Parte 1: O Impacto da Retomada

“Bem-vindos à montanha-russa química da primeira semana!” Foi mais ou menos assim que me senti, com algumas surpresas boas, outras nem tanto, e aquele gostinho agridoce de ‘será que é assim mesmo?’. Não vou mentir, achei que o início seria mais tranquilo, mas, claro, estamos falando de mim e de lisdexanfetamina. Nada aqui é exatamente “tranquilo”.

Antes de entrar no impacto específico do novo tratamento, é importante contextualizar o ponto de partida.
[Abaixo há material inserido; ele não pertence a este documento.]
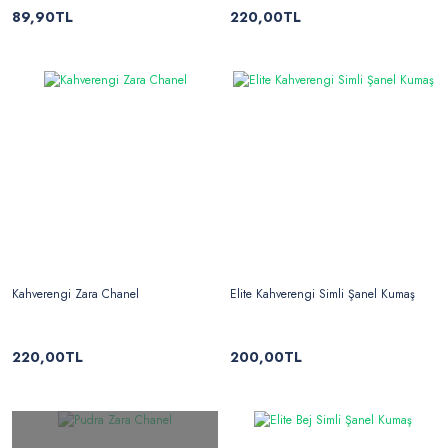
89,90TL
220,00TL
Kahverengi Zara Chanel
Elite Kahverengi Simli Şanel Kumaş
220,00TL
200,00TL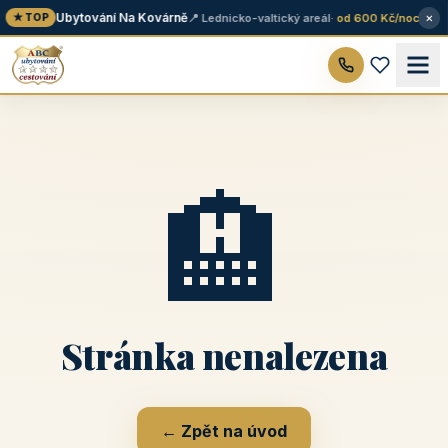
×
Ubytování Na Kovárně
📍 Lednicko-valtický areál
· od 600 Kč/noc
★ TOP
🏨
Stránka nenalezena
← Zpět na úvod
Sigo há anos com o uso contínuo de Depakene e Lamotrigina para controle da epilepsia. Esses medicamentos têm seus próprios efeitos colaterais – e não são leves. O mais presente? Sonolência intensa pela manhã. É como carregar um peso que você nunca consegue soltar por completo. Aqui, o dilema é constante: enfrentar crises convulsivas e episódios de ausência sem os remédios ou aceitar os efeitos colaterais. Escolhi a segunda opção, por ser a única viável para me manter funcional, mas não significa que seja fácil.

Retomar a medicação para TDAH, especificamente lisdexanfetamina, após 10 anos, foi um choque. Durante esse tempo, me acostumei ao ruído constante da mente, à multiplicidade de estímulos, e aprendi a ser produtivo em meio ao caos. Então, quando a medicação trouxe um tipo de silêncio e foco, foi ao mesmo tempo um alívio e uma angústia. O silêncio pode ser ensurdecedor – uma frase que ganhou outro significado na prática.

A primeira semana trouxe mais do que a persistente irritabilidade – e vamos falar disso com mais humor do que desespero. Tem sido estranho perceber que estou mais atento a detalhes que antes me escapavam como água entre os dedos. É quase como encontrar algo que você não sabia que perdeu. E sobre a produtividade? Parece que o botão de turbo foi ativado. Se antes minha mente era uma casa bagunçada, agora há pelo menos uma tentativa de ordem. Claro, algumas gavetas ainda caem quando você as abre, mas isso é um avanço.

Algo que me surpreendeu positivamente foi a redução de um hábito curioso (e frustrante) ao escrever: esquecer palavras no meio do texto. Imagina ler e reler algo e, na sua cabeça, tudo parece estar lá, mas, no papel, algumas palavras simplesmente desapareceram. Para quem me ouve lendo, o texto sai completo. No papel? Um buraco no meio da frase. Não se trata de um transtorno de aprendizagem específico, mas de algo que me acompanha há muito tempo. Com a medicação, esse “apagão” tem se tornado menos frequente. Consigo dar forma às ideias com mais clareza, sem sentir que algo se perdeu no caminho. É um detalhe, mas, para quem vive disso, é uma vitória.

Parte 2: A Intensificação das Emoções

Agora, uma coisa que ninguém me contou é que o foco excessivo trazido pela medicação não escolhe só produtividade. Ele pega carona nas emoções também. De repente, tudo que eu conseguia “administrar” ou ignorar está na minha cara, com uma clareza cortante. Tristezas que eu deixava de lado, angústias que eu disfarçava com a correria do dia a dia… agora não têm mais para onde fugir. É como se cada sentimento estivesse debaixo de uma lente de aumento, gritando por atenção.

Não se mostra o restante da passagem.